### What you will do
Leaving the pictures out, print the lines from the first line of the listing through the line containing "Generative AI", exactly as they read, and no others.

### Data to examine
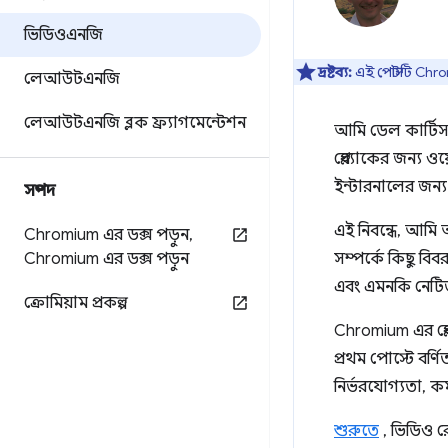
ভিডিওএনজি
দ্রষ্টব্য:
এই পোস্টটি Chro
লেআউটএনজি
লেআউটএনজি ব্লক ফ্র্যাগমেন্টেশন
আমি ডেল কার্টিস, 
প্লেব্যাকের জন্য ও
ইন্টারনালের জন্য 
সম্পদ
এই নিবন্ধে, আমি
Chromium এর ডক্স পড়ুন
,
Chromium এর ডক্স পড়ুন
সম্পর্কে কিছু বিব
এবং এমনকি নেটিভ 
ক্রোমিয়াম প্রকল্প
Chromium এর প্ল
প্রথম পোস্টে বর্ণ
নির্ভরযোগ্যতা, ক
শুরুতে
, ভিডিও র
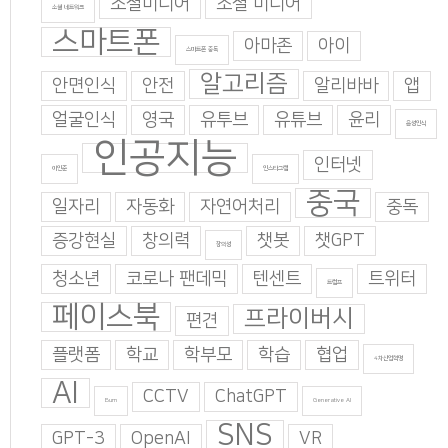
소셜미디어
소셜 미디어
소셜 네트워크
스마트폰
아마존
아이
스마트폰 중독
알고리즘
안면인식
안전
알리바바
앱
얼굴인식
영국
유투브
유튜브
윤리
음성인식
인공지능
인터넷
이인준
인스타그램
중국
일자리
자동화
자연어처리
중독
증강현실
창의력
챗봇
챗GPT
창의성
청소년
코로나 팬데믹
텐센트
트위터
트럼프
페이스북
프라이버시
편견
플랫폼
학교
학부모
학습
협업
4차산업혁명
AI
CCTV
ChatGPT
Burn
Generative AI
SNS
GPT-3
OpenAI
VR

### Task answer
ভিডিওএনজি
দ্রষ্টব্য:
এই পোস্টটি Chro
লেআউটএনজি
লেআউটএনজি ব্লক ফ্র্যাগমেন্টেশন
আমি ডেল কার্টিস, 
প্লেব্যাকের জন্য ও
ইন্টারনালের জন্য 
সম্পদ
এই নিবন্ধে, আমি
Chromium এর ডক্স পড়ুন
,
Chromium এর ডক্স পড়ুন
সম্পর্কে কিছু বিব
এবং এমনকি নেটিভ 
ক্রোমিয়াম প্রকল্প
Chromium এর প্ল
প্রথম পোস্টে বর্ণ
নির্ভরযোগ্যতা, ক
শুরুতে
, ভিডিও র
소셜미디어
소셜 미디어
소셜 네트워크
스마트폰
아마존
아이
스마트폰 중독
알고리즘
안면인식
안전
알리바바
앱
얼굴인식
영국
유투브
유튜브
윤리
음성인식
인공지능
인터넷
이인준
인스타그램
중국
일자리
자동화
자연어처리
중독
증강현실
창의력
챗봇
챗GPT
창의성
청소년
코로나 팬데믹
텐센트
트위터
트럼프
페이스북
프라이버시
편견
플랫폼
학교
학부모
학습
협업
4차산업혁명
AI
CCTV
ChatGPT
Burn
Generative AI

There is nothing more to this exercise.